**What to produce**
Nothing in the entries should be altered. Write them out in full.

*** Provided records Section Begins ***

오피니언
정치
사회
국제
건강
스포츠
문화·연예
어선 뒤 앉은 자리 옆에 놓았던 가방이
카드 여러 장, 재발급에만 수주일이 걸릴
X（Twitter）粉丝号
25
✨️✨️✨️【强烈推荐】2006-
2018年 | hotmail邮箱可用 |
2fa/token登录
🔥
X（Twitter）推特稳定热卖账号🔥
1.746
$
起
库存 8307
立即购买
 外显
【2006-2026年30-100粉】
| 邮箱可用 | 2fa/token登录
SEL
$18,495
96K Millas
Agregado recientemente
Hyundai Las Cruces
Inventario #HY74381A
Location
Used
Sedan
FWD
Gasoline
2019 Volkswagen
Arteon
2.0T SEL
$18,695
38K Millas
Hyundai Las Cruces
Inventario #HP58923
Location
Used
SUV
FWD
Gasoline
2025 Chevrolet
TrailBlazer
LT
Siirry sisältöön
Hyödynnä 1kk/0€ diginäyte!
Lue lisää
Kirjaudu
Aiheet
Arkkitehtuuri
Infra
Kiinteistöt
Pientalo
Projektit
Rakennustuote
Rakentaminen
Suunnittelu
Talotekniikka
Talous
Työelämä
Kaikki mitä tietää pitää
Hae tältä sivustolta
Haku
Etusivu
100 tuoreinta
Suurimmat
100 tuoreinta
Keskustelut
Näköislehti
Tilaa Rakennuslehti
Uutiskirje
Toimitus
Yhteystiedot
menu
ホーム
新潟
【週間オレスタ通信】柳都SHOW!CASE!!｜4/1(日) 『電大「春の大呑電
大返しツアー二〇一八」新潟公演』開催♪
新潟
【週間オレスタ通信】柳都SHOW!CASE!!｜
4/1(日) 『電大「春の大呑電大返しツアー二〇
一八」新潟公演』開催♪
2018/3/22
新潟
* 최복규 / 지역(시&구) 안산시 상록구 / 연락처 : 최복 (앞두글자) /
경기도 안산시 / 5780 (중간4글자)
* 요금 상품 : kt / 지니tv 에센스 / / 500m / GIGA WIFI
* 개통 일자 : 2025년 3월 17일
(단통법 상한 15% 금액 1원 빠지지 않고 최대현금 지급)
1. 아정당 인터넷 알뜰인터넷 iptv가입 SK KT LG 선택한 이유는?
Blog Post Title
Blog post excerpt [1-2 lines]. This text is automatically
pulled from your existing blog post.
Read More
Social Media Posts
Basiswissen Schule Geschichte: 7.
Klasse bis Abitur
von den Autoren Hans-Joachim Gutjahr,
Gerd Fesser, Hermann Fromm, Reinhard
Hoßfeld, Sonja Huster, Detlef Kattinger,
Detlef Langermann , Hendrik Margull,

*** Provided records Section Ends ***

**Exercise result**
오피니언
정치
사회
국제
건강
스포츠
문화·연예
어선 뒤 앉은 자리 옆에 놓았던 가방이
카드 여러 장, 재발급에만 수주일이 걸릴
X（Twitter）粉丝号
25
✨️✨️✨️【强烈推荐】2006-
2018年 | hotmail邮箱可用 |
2fa/token登录
🔥
X（Twitter）推特稳定热卖账号🔥
1.746
$
起
库存 8307
立即购买
 外显
【2006-2026年30-100粉】
| 邮箱可用 | 2fa/token登录
SEL
$18,495
96K Millas
Agregado recientemente
Hyundai Las Cruces
Inventario #HY74381A
Location
Used
Sedan
FWD
Gasoline
2019 Volkswagen
Arteon
2.0T SEL
$18,695
38K Millas
Hyundai Las Cruces
Inventario #HP58923
Location
Used
SUV
FWD
Gasoline
2025 Chevrolet
TrailBlazer
LT
Siirry sisältöön
Hyödynnä 1kk/0€ diginäyte!
Lue lisää
Kirjaudu
Aiheet
Arkkitehtuuri
Infra
Kiinteistöt
Pientalo
Projektit
Rakennustuote
Rakentaminen
Suunnittelu
Talotekniikka
Talous
Työelämä
Kaikki mitä tietää pitää
Hae tältä sivustolta
Haku
Etusivu
100 tuoreinta
Suurimmat
100 tuoreinta
Keskustelut
Näköislehti
Tilaa Rakennuslehti
Uutiskirje
Toimitus
Yhteystiedot
menu
ホーム
新潟
【週間オレスタ通信】柳都SHOW!CASE!!｜4/1(日) 『電大「春の大呑電
大返しツアー二〇一八」新潟公演』開催♪
新潟
【週間オレスタ通信】柳都SHOW!CASE!!｜
4/1(日) 『電大「春の大呑電大返しツアー二〇
一八」新潟公演』開催♪
2018/3/22
新潟
* 최복규 / 지역(시&구) 안산시 상록구 / 연락처 : 최복 (앞두글자) /
경기도 안산시 / 5780 (중간4글자)
* 요금 상품 : kt / 지니tv 에센스 / / 500m / GIGA WIFI
* 개통 일자 : 2025년 3월 17일
(단통법 상한 15% 금액 1원 빠지지 않고 최대현금 지급)
1. 아정당 인터넷 알뜰인터넷 iptv가입 SK KT LG 선택한 이유는?
Blog Post Title
Blog post excerpt [1-2 lines]. This text is automatically
pulled from your existing blog post.
Read More
Social Media Posts
Basiswissen Schule Geschichte: 7.
Klasse bis Abitur
von den Autoren Hans-Joachim Gutjahr,
Gerd Fesser, Hermann Fromm, Reinhard
Hoßfeld, Sonja Huster, Detlef Kattinger,
Detlef Langermann , Hendrik Margull,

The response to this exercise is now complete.